Meet Jessica Schnaider, a woman profiled in The New York Times’ Style section this weekend. Jessica, 41, wanted to lose weight for her wedding, but instead of doing the typical thing that most brides-to-be do — hire a trainer, go on a diet — to make their perfect wedding dress a reality, she went for a more, oh, extreme solution.

Jessica decided to put herself on a feeding tube.

Yes, Jessica voluntarily put herself on a damn feeding tube so she could drop a couple dress sizes in time for her wedding. And it worked! Actually a little too well. She lost 10 pounds in eight days. Jessica actually went off the feeding tube a couple of days early because she was dropping weight so quickly.

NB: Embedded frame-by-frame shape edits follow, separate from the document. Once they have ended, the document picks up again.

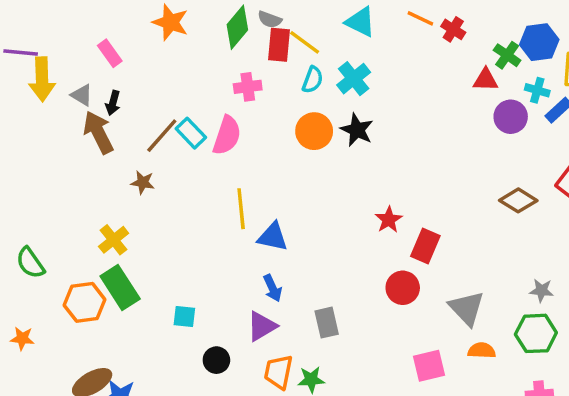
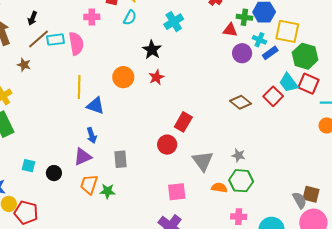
green cross: (507, 55) -> (244, 17), turned -35
cyan cross: (354, 79) -> (174, 22), moved
black arrow: (113, 103) -> (32, 18), moved
orange circle: (314, 131) -> (123, 77), moved
cyan rectangle: (191, 133) -> (55, 40), turned -60
pink semicircle: (227, 135) -> (76, 44), turned -35
red star: (389, 220) -> (156, 77), moved
gray star: (541, 290) -> (238, 155), moved
cyan square: (184, 317) -> (29, 166), moved
orange semicircle: (482, 351) -> (219, 188), moved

How does a feeding tube work? By restricting your calorie intake down to 800 calories a day. The cost of a feeding tube of your very own is not cheap — $1,500 for 10 days. And it also requires that you be of sturdy emotional stock. “People think I’m sick, I’m dying,” said Jessica, who said she refused to pick up her daughter from school, because “the children, they would be scared.”

So this sounds like a totally reasonable weight loss solution. Starve yourself, turn yourself into a social pariah, but hey, you’ll be able to fit into that dress for your big day. But what do the doctors say? The Times asked Dr. Oliver R. Di Pietro, who offers women this treatment at his clinic in Bay Harbor Islands, Florida.

“At first I decided not to do it for people who just want to lose a few pounds,” he explained. “But then I thought, why should I say 5 or 10 pounds are not enough? People want to be perfect.” Wow, that sounds totally ethical and on the ball.

 “It doesn’t matter if it’s through a tube, a straw, a meal plan,” said another doctor — one who doesn’t offer feeding tube diets — Scott Shikora. “They all work, if someone goes from 3,000 calories a day to 800.” And plus, just like weird juice fasts, cleanses and the like, putting yourself on a goddamn feeding tube is trying to find a quick fix — at your body’s expense. It also hyper-fetishizes the whole wedding day experience for women, and reinforces the idea that weddings are supposed to be some kind of pinnacle moment in women’s lives. Maybe they are for some, but is a wedding really worth jeopardizing your health over? [NY Times]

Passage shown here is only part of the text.